I’ve gotten a fantastic bug report. Consider the LLVM IR:
target triple = “x86_64-unknown-linux-gnu”
define internal i8* @access({ i8* }* %arg, i64) {
ret i8* undef
}
define i8* @g({ i8* }* %arg) {
bb:
%tmp = alloca { i8* }, align 8
store { i8 }* %arg, { i8* }** %tmp, align 8
br i1 undef, label %bb4, label %bb1
bb1:
%tmp2 = load { i8* }, { i8 }** %tmp, align 8
%tmp3 = call i8* @access({ i8* }* %tmp2, i64 undef)
br label %bb4
bb4:
ret i8* undef
}
This IR, if compiled with opt -passes='cgscc(inline,argpromotion)' -disable-output
hits a bunch of asserts in the LazyCallGraph.
The problem here is that argpromotion
turns a normal looking function i8* @access({ i8* }* %arg, i64)
and turn it into a magical function i8* @access(i8* %arg, i64)
. This latter signature is the POSIX access
function that LLVM’s TargetLibraryInfo
knows magical things about.
Because some library functions known to TargetLibraryInfo
can have calls to them introduced at arbitrary points of optimization (consider vectorized variants of math functions), the new pass manager and its graph to provide ordering over the module get Very Unhappy when you introduce a definition of a library function in the middle of the compilation pipeline.
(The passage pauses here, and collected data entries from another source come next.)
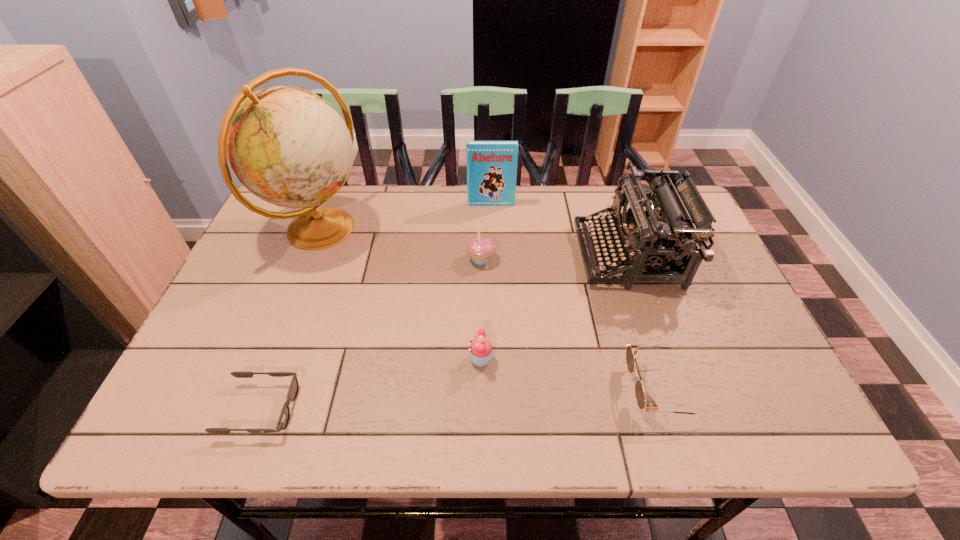 This screenshot has height=540, width=960. I want to click on free spot between the typewriter and the right sunglasses, so click(x=644, y=322).

Locate an element on the screen. vacant point located between the shorter cupcake and the typewriter is located at coordinates (555, 307).

This screenshot has width=960, height=540. What are the coordinates of `free space between the book and the typewriter` in the screenshot? It's located at (560, 230).

Find the location of `vacant area that lies between the typewriter and the shorter cupcake`. vacant area that lies between the typewriter and the shorter cupcake is located at coordinates (555, 307).

Find the location of `vacant space in between the book and the typewriter`. vacant space in between the book and the typewriter is located at coordinates (560, 230).

Select which object is the second closest to the nearer cupcake. Please provide its 2D coordinates. Your answer should be formatted as a tuple, i.e. [(x, y)], where the tuple contains the x and y coordinates of a point satisfying the conditions above.

[(651, 238)]

Locate an element on the screen. object that is the second closest to the shortest object is located at coordinates (288, 146).

Locate an element on the screen. free space that satisfies the following two spatial constraints: 1. on the front cover of the book; 2. on the face of the nearer cupcake is located at coordinates (495, 359).

Find the location of `vacant area that satisfies the following two spatial constraints: 1. on the front cover of the book; 2. on the temples of the shortest object`. vacant area that satisfies the following two spatial constraints: 1. on the front cover of the book; 2. on the temples of the shortest object is located at coordinates (497, 409).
And really, we do not want argpromotion
to do this. We don’t want it to turn some random function by the name of @free
into the actual @free
function and suddenly change how LLVM handles it.
So what do we do?
One option is to make argpromotion
and every other pass that mutates a function’s signature rename the function (or add a nobuiltin
attribute to it). However, this seems brittle and somewhat complicated.
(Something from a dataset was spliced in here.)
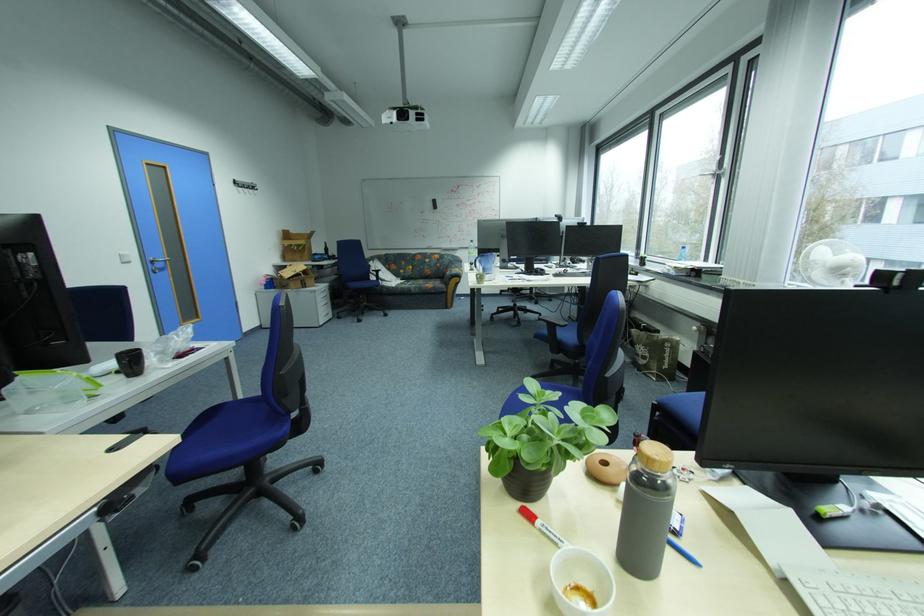 Find where to push the white light switch. Please return your answer as a coordinate pair (x, y).

(124, 257)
My proposal is that we admit that certain names of functions are reserved in LLVM’s IR. For these names, in some cases any function with that name will be treated specially by the optimizer. We can still check the signatures when transforming code based on LLVM’s semantic understanding of that function, but this avoids any need to check things when mutating the signature of the function.
This would require frontends to avoid emitting functions by these names unless they should have these special semantics. However, even if they do, everything should remain conservatively correct. But I’ll send an email to cfe-dev suggesting that Clang start “mangling” internal functions that collide with target names. I think this is important as I’ve found a quite surprising number of cases where this happens in real code.
There is no need to auto-upgrade here, because again, LLVM’s handling will remain conservatively correct.
Does this seem reasonable? If so, I’ll send patches to update the LangRef with these restrictions. I’ll also take a quick stab at generating some example tables of such names from the .td files used by TargetLibraryInfo
already. These can’t be authoritative because of the platform-specific nature of it, but should help people understand how this area works.
One alternative that seems appealing but doesn’t actually help would be to make TargetLibraryInfo
ignore internal functions. That is how the C++ spec seems to handle this for example (C library function names are reserved only when they have linkage). But this doesn’t work well for LLVM because we want to be able to LTO an internalized C library. So I think we need the rule for LLVM function names to not rely on linkage here.
Thanks,
-Chandler